We follow CLAM to cut whole slide images (WSIs) into patches (size $256\times 256$ at $20\times$ magnification), and then generate the instance-level features using the UNI encoder. In the subsequent steps, we follow CLAM's storage format (.h5 files) to obtain the patch coordinates and features as model inputs.
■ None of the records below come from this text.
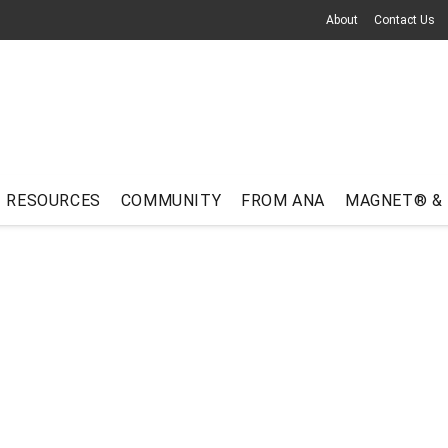
About
Contact Us
RESOURCES
COMMUNITY
FROM ANA
MAGNET® &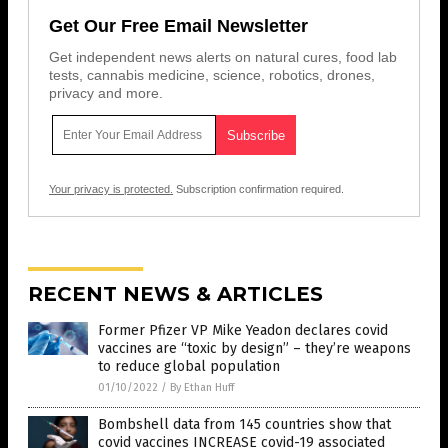
Get Our Free Email Newsletter
Get independent news alerts on natural cures, food lab
tests, cannabis medicine, science, robotics, drones,
privacy and more.
Your privacy is protected.
Subscription confirmation required.
RECENT NEWS & ARTICLES
Former Pfizer VP Mike Yeadon declares covid
vaccines are “toxic by design” – they’re weapons
to reduce global population
01/10/2022
/
By Ethan Huff
Bombshell data from 145 countries show that
covid vaccines INCREASE covid-19 associated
Patch Classification and Prototype Extraction

After the patch extraction, we obtain patch categories using the zero-shot classifier with CONCH. Users can obtain patch types by first edit the args configurations in /data_preparation/classfication_CONCH.py, then run the following command

python /data_preparation/classfication_CONCH.py

Subsequently, prototypes are computed using the patch features and categories. Users can obtain patch types by first edit the args configurations in /data_preparation/make_prototypes_classifier.py, then run the following command

python /data_preparation/make_prototypes_classifier.py

We provide extracted prototypes in folder /prototypes/. We additionally provide a rapid prototype extraction choice based on clustering in /data_preparation/make_prototypes_cluster.py, the cluster based code is based on PANTHER.

Training

Make Splits

We provide the dataset lists and labels used for experiments in the /dataset_csv/ folder. Users can split the dataset's case list into five folds for cross-validation.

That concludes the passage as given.